Au fil des commandes, l’appareil installé derrière une grande vitrine fait son show sans interruption. Trois bras articulés s’agitent et préparent jusqu’à une pizza toutes les 45 secondes. L’automate est seul, mais peut jongler avec la confection de plusieurs pizzas à la fois. «La parallélisation des tâches permet d’en produire jusqu’à 10, et d’en cuire 6 à la fois », détaille fièrement Sébastien Roverso, cofondateur de «Pazzi» qui est aussi l’un des créateurs de la machine. Le logiciel recrée un aspect «artisanal» en plaçant les ingrédients «de manière aléatoire».

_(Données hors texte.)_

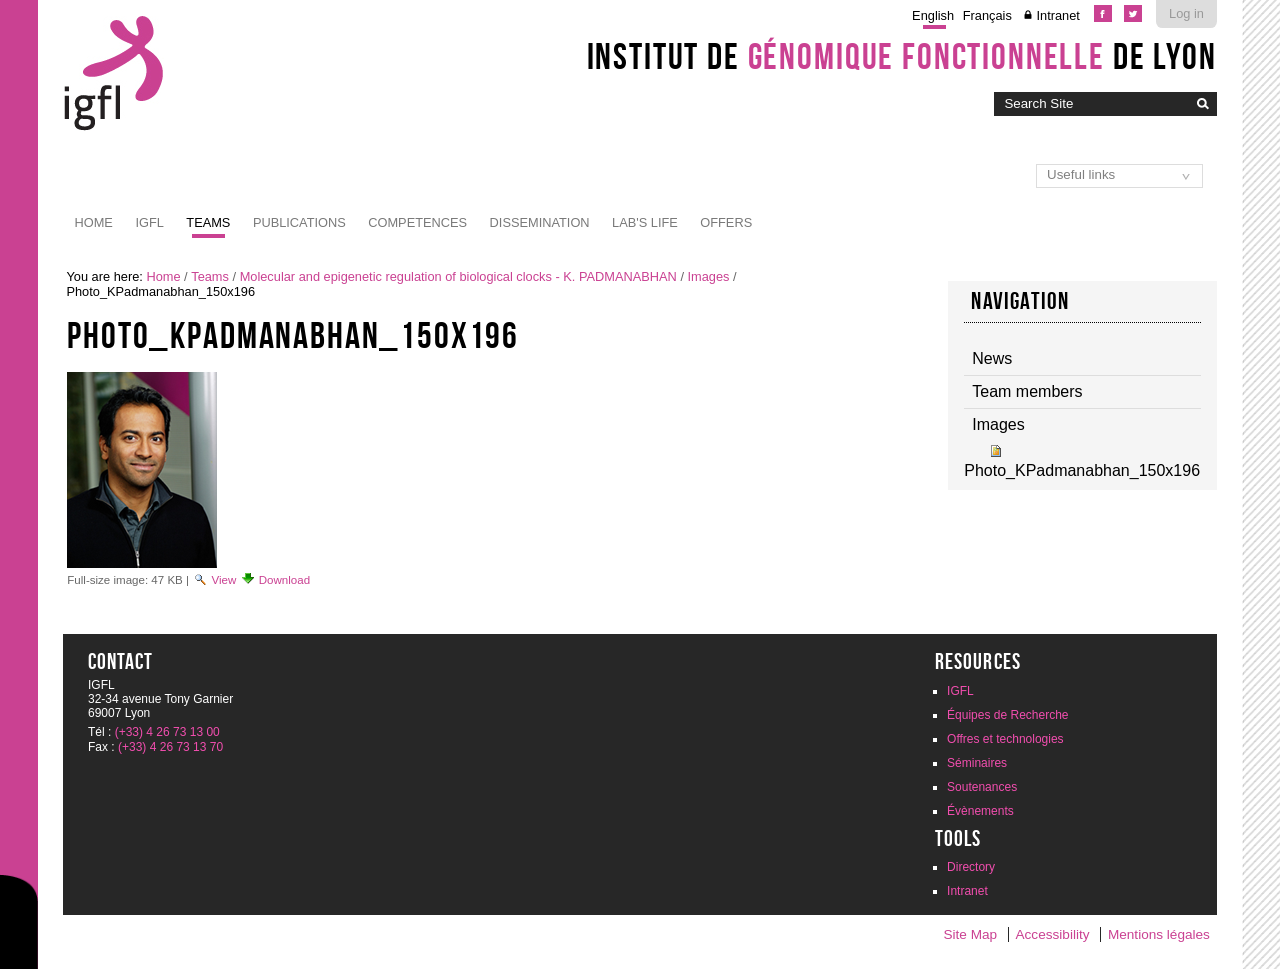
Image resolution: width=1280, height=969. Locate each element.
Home (94, 222)
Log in (1186, 13)
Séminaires (977, 763)
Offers (726, 222)
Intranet (1057, 15)
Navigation (1020, 301)
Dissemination (540, 222)
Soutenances (982, 787)
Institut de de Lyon (902, 56)
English (933, 15)
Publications (299, 222)
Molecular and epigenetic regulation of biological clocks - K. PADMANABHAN (458, 276)
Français (987, 15)
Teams (208, 222)
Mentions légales (1159, 934)
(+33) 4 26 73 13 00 (167, 732)
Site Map (970, 934)
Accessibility (1053, 934)
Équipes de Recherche (1007, 715)
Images (709, 276)
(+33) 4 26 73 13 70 (170, 747)
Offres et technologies (1005, 739)
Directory (971, 867)
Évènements (980, 811)
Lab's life (645, 222)
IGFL (149, 222)
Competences (417, 222)
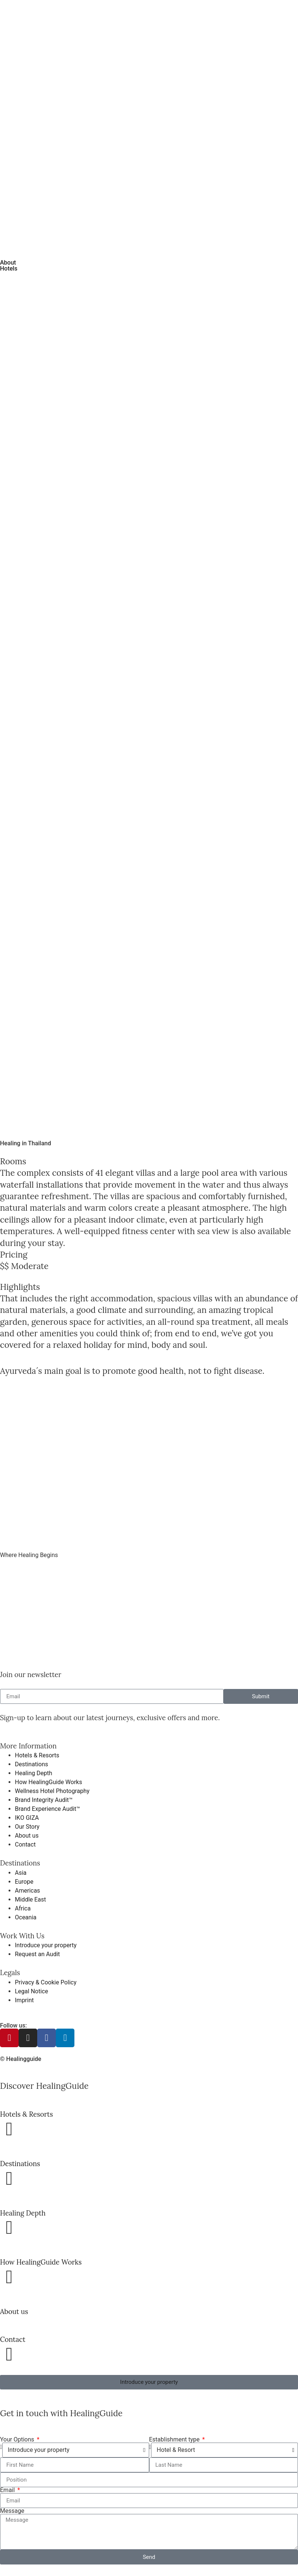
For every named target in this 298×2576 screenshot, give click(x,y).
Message (12, 2511)
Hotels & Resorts (26, 2114)
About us (14, 2311)
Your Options (18, 2440)
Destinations (20, 2163)
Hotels (8, 268)
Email (8, 2490)
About (8, 262)
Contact (12, 2339)
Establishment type (175, 2440)
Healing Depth (22, 2212)
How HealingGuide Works (41, 2262)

Le robot sait également dépasser une contrainte technique : les aliments utilisés sont des matériaux organiques. « Nous avons doté le robot d’une intelligence artificielle qui lui permet de s’adapter aux éléments organiques comme la pâte. Il identifie les spécificités des produits et s’y adapte. En cas d’erreur, comme une pâte trop lourde, il sait s’autocorriger à l’essai suivant», explique Sébastien Roverso. L’humain n’est jamais loin. Comme beaucoup de robots, celui-ci n’est pas infaillible. Dans 97% des cas, tout se passe bien. Dans les 3% restants, si la machine déraille, une équipe redémarre le système à distance.

Un pizzaiolo à 500 000€

Le développement de ce robot a demandé beaucoup de temps à ses deux créateurs. Cyril Hamon et Sébastien Roverso étudiaient la question depuis le début des années 2010. Leur projet a abouti en 2019, avec l’ouverture d’un premier restaurant «Pazzi» dans le centre commercial Val d’Europe en Seine-et-Marne. Ils y ont installé leur robot dont le coût s’élève à 500 000€. « Nous avons mené une levée de fonds en 2019 d’un montant de 10 millions d’euros», rappelle le directeur général de Pazzi, Philippe Goldman. De l’argent qui a permis de financer la recherche et le développement. Ainsi par exemple, les fours s’adaptent à chaque pizza pour la cuisson. Au total cinq brevets ont été déposés.

La société pense rapidement amortir ses investissements. «Ce restaurant devrait être rentable sous 3 ans, dans l’hypothèse où notre chiffre d’affaires atteint 900 000€». Un montant qu’ils n’ont «pas encore» atteint dans leurs premiers locaux de Val d’Europe, pénalisés par le contexte sanitaire et la longue fermeture des centres commerciaux.

Cette fois, Pazzi s’installe dans un quartier très animé. Si le succès est au rendez-vous, le concept pourrait être reproduit dans le reste de la France et dans les pays limitrophes.

Côté recettes, les grands chefs n’ont pas encore trop de soucis à se faire. Celles-ci ont été conçues par Thierry Graggagnino, le triple champion du monde de la pizza. Les compétences des robots dans la création restent limitées. Des tests ont été menés sur l’IA de Google, celle-ci devait créer une recette sucrée de toutes pièces. Elle a fini par concevoir une recette douteuse, un gâteau aux Maltesers nappé de Marmite, une pâte à tartiner à base d’extrait de levure. Bon appétit.